> **YOUR TASK**
Which lines run from the one containing "rother's death. What" to the end of the material below? Copy them exactly, pictures excluded.

[LISTED RECORDS — start]

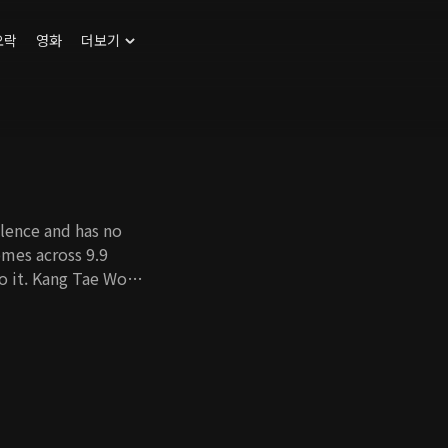
오락
영화
더보기
lence and has no
comes across 9.9
to it. Kang Tae Woo,
rother, meets Jung
rother's death. What
 9.9 million dollars
y digging up the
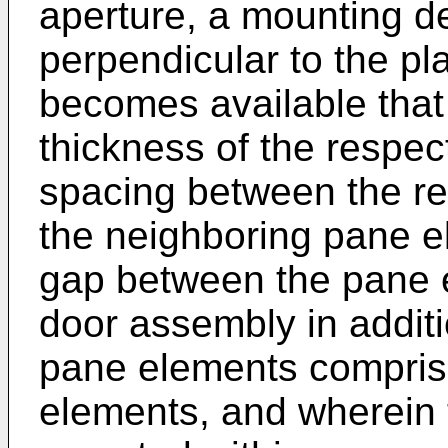
aperture, a mounting d
perpendicular to the pl
becomes available that
thickness of the respec
spacing between the r
the neighboring pane el
gap between the pane e
door assembly in additi
pane elements compris
elements, and wherein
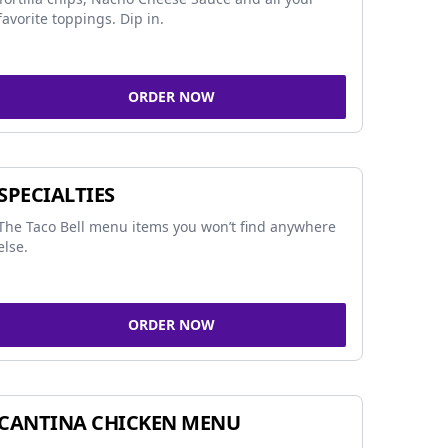
favorite toppings. Dip in.
ORDER NOW
SPECIALTIES
The Taco Bell menu items you won’t find anywhere
else.
ORDER NOW
CANTINA CHICKEN MENU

[LISTED RECORDS — finish]

> **ANSWER SECTION**
rother's death. What
 9.9 million dollars
y digging up the
aperture, a mounting d
perpendicular to the pl
becomes available that
thickness of the respec
spacing between the r
the neighboring pane el
gap between the pane e
door assembly in additi
pane elements compris
elements, and wherein
favorite toppings. Dip in.
ORDER NOW
SPECIALTIES
The Taco Bell menu items you won’t find anywhere
else.
ORDER NOW
CANTINA CHICKEN MENU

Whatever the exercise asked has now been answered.